AI 2 min read

Apple Intelligence is boring and that might be

Apple announced Apple Intelligence at WWDC and the reaction from the AI community was a collective shrug. “That’s it? Better autocomplete? Smarter Siri? Notification summaries?”

Yeah. That’s it.

And I think it might be the smartest AI strategy of 2024.

What Apple didn’t do

Apple didn’t build a chatbot to compete with ChatGPT. Didn’t launch an art generator. Didn’t announce a reasoning model. Didn’t claim they were pursuing AGI. Didn’t release a paper claiming state-of-the-art on any benchmark.

They didn’t play the game everyone else is playing.

Instead, they took a bunch of models (some on-device, some in the cloud) and used them to make existing phone features slightly better. Writing suggestions in Mail. Photo search that understands natural language. Notification prioritization. A Siri that can actually do things across apps.

None of this is exciting in isolation. All of it, together, on a device that two billion people carry every day, might be the largest deployment of AI in history. Not by capability. By reach.

The Apple bet

Apple is betting that most people don’t want a chatbot. Most people don’t want to generate art. Most people don’t want to reason about complex problems with an AI assistant.

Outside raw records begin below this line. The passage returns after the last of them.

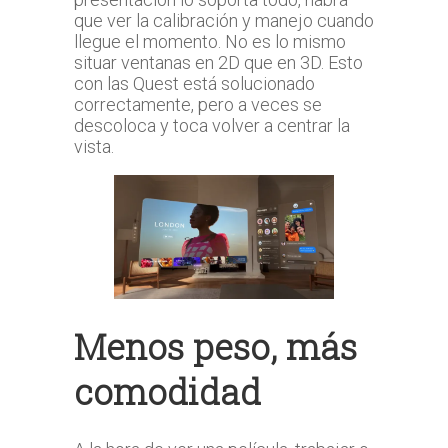
que ver la calibración y manejo cuando
llegue el momento. No es lo mismo
situar ventanas en 2D que en 3D. Esto
con las Quest está solucionado
correctamente, pero a veces se
descoloca y toca volver a centrar la
vista.
Menos peso, más
comodidad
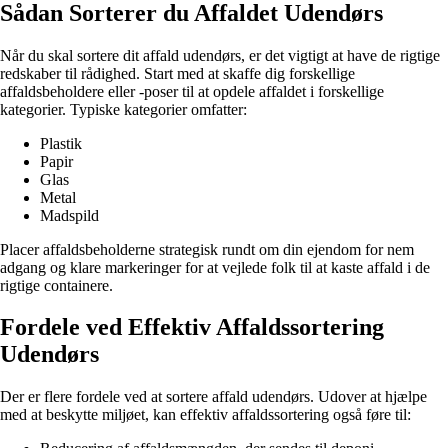
Sådan Sorterer du Affaldet Udendørs
Når du skal sortere dit affald udendørs, er det vigtigt at have de rigtige
redskaber til rådighed. Start med at skaffe dig forskellige
affaldsbeholdere eller -poser til at opdele affaldet i forskellige
kategorier. Typiske kategorier omfatter:
Plastik
Papir
Glas
Metal
Madspild
Placer affaldsbeholderne strategisk rundt om din ejendom for nem
adgang og klare markeringer for at vejlede folk til at kaste affald i de
rigtige containere.
Fordele ved Effektiv Affaldssortering
Udendørs
Der er flere fordele ved at sortere affald udendørs. Udover at hjælpe
med at beskytte miljøet, kan effektiv affaldssortering også føre til:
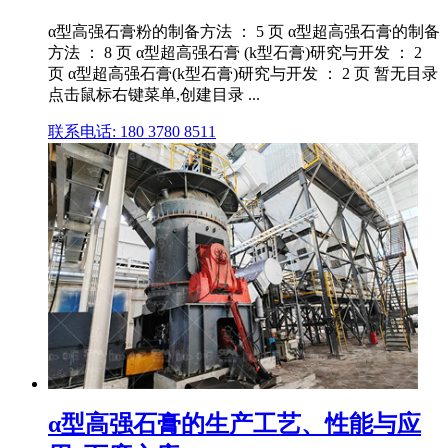
α型高强石膏粉的制备方法 ： 5 页 α型超高强石膏的制备
方法 ： 8 页 α型超高强石膏 (k型石膏)研究与开发 ： 2
页 α型超高强石膏(k型石膏)研究与开发 ： 2 页 暂无目录
点击鼠标右键菜单,创建目录 ...
联系电话: 180 3780 8511
α型高强石膏的生产工艺、性能与应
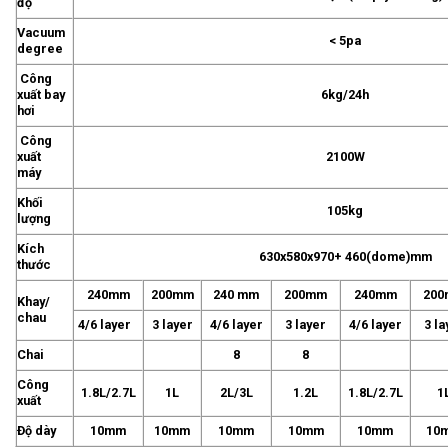
độ
Vacuum
< 5pa
degree
Công
xuất bay
6kg/24h
hơi
Công
xuất
2100W
máy
Khối
105kg
lượng
Kích
630x580x970+ 460(dome)mm
thước
240mm
200mm
240 mm
200mm
240mm
20
Khay/
chau
4/6 layer
3 layer
4/6 layer
3 layer
4/6 layer
3 la
Chai
8
8
Công
1.8L/2.7L
1L
2L/3L
1.2L
1.8L/2.7L
1
xuất
Độ dày
10mm
10mm
10mm
10mm
10mm
10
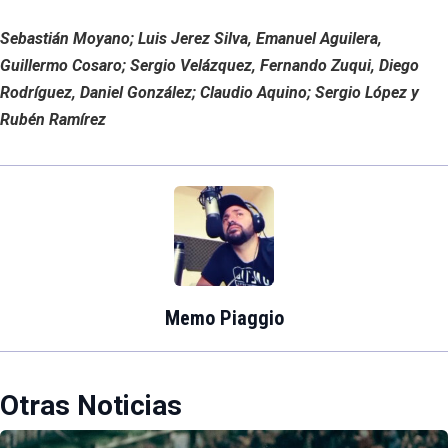
Sebastián Moyano; Luis Jerez Silva, Emanuel Aguilera,
Guillermo Cosaro; Sergio Velázquez, Fernando Zuqui, Diego
Rodríguez, Daniel González; Claudio Aquino; Sergio López y
Rubén Ramírez
Memo Piaggio
Otras Noticias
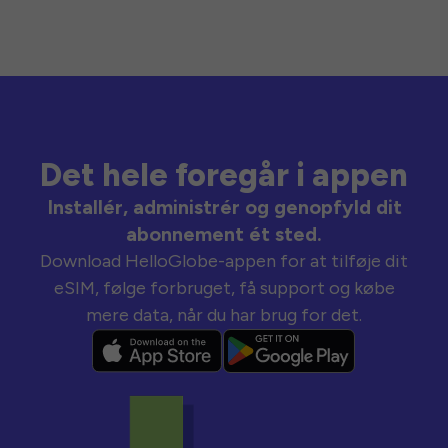
Det hele foregår i appen
Installér, administrér og genopfyld dit
abonnement ét sted.
Download HelloGlobe-appen for at tilføje dit
eSIM, følge forbruget, få support og købe
mere data, når du har brug for det.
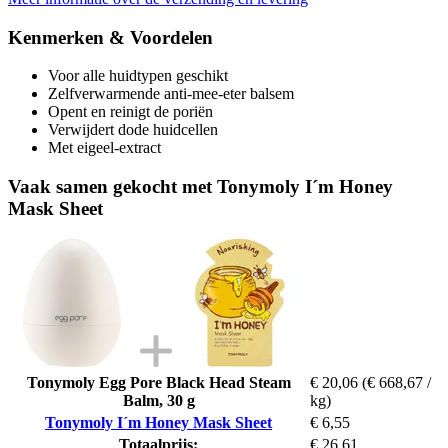
Kenmerken & Voordelen
Voor alle huidtypen geschikt
Zelfverwarmende anti-mee-eter balsem
Opent en reinigt de poriën
Verwijdert dode huidcellen
Met eigeel-extract
Vaak samen gekocht met Tonymoly I´m Honey
Mask Sheet
Tonymoly Egg Pore Black Head Steam
€ 20,06
(€ 668,67 /
Balm, 30 g
kg)
Tonymoly I´m Honey Mask Sheet
€ 6,55
Totaalprijs:
€ 26,61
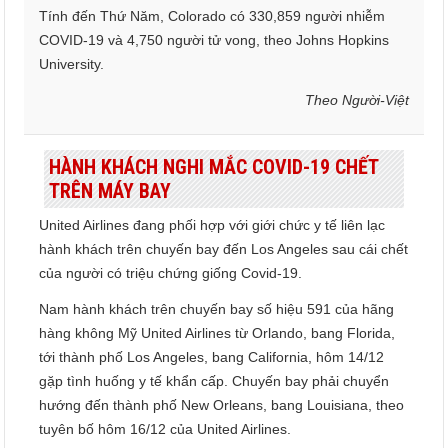
Tính đến Thứ Năm, Colorado có 330,859 người nhiễm
COVID-19 và 4,750 người tử vong, theo Johns Hopkins
University.
Theo Người-Việt
HÀNH KHÁCH NGHI MẮC COVID-19 CHẾT
TRÊN MÁY BAY
United Airlines đang phối hợp với giới chức y tế liên lạc
hành khách trên chuyến bay đến Los Angeles sau cái chết
của người có triệu chứng giống Covid-19.
Nam hành khách trên chuyến bay số hiệu 591 của hãng
hàng không Mỹ United Airlines từ Orlando, bang Florida,
tới thành phố Los Angeles, bang California, hôm 14/12
gặp tình huống y tế khẩn cấp. Chuyến bay phải chuyển
hướng đến thành phố New Orleans, bang Louisiana, theo
tuyên bố hôm 16/12 của United Airlines.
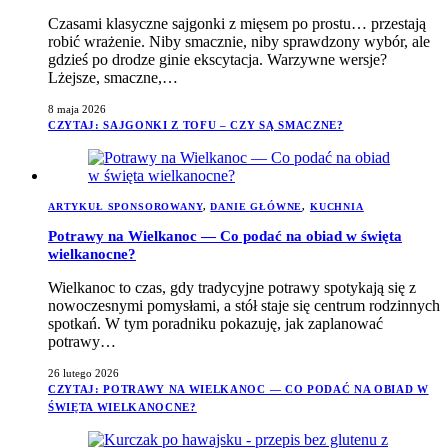
Czasami klasyczne sajgonki z mięsem po prostu… przestają
robić wrażenie. Niby smacznie, niby sprawdzony wybór, ale
gdzieś po drodze ginie ekscytacja. Warzywne wersje?
Lżejsze, smaczne,…
8 maja 2026
CZYTAJ
: SAJGONKI Z TOFU – CZY SĄ SMACZNE?
ARTYKUŁ SPONSOROWANY
,
DANIE GŁÓWNE
,
KUCHNIA
Potrawy na Wielkanoc — Co podać na obiad w święta
wielkanocne?
Wielkanoc to czas, gdy tradycyjne potrawy spotykają się z
nowoczesnymi pomysłami, a stół staje się centrum rodzinnych
spotkań. W tym poradniku pokazuję, jak zaplanować
potrawy…
26 lutego 2026
CZYTAJ
: POTRAWY NA WIELKANOC — CO PODAĆ NA OBIAD W
ŚWIĘTA WIELKANOCNE?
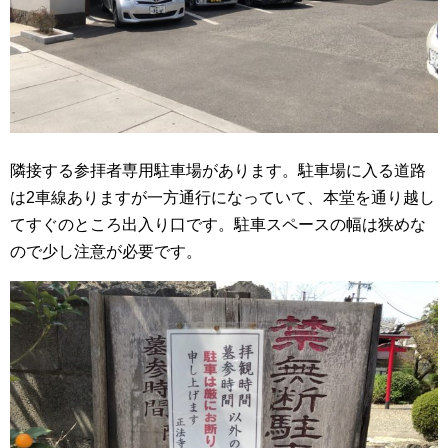
隣接する参拝者専用駐車場があります。駐車場に入る道路
は2車線ありますが一方通行になっていて、本堂を通り越し
てすぐのところ出入り口です。駐車スペースの幅は狭めな
ので少し注意が必要です。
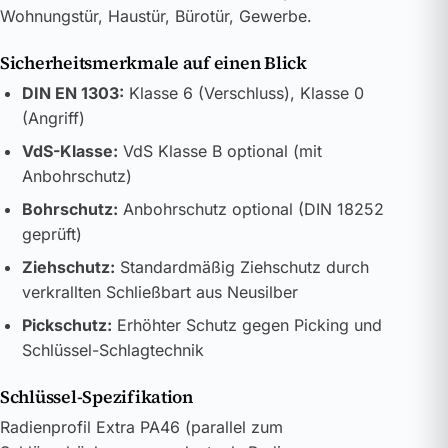
Wohnungstür, Haustür, Bürotür, Gewerbe.
Sicherheitsmerkmale auf einen Blick
DIN EN 1303:
Klasse 6 (Verschluss), Klasse 0
(Angriff)
VdS-Klasse:
VdS Klasse B optional (mit
Anbohrschutz)
Bohrschutz:
Anbohrschutz optional (DIN 18252
geprüft)
Ziehschutz:
Standardmäßig Ziehschutz durch
verkrallten Schließbart aus Neusilber
Pickschutz:
Erhöhter Schutz gegen Picking und
Schlüssel-Schlagtechnik
Schlüssel-Spezifikation
Radienprofil Extra PA46 (parallel zum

Most people want their phone to work better.

Find the photo I took of that receipt at the restaurant in Portland last March. Summarize these 47 notification I missed during my meeting. Write a reply to this email that sounds like me. These are the mundane, everyday friction points that AI can solve without anyone needing to understand prompts, context windows, or model architectures.

Apple is integrating AI the way they integrated the internet in the early 2000s. Not as a product. As a feature. Not something you go to. Something that’s there, underneath, making everything else work better.

Why boring might win

The AI industry is obsessed with capability. Who has the best model? Who scores highest on MMLU? Who can solve the hardest math problems? Those are real metrics and they matter for certain applications.

But for the 3 billion people who use smartphones every day, capability beyond a certain threshold is irrelevant. Can it understand what I’m looking for? Can it write a passable email? Can it sort my photos intelligently? If yes, the model doesn’t need to be the best. It needs to be good enough, fast, and integrated.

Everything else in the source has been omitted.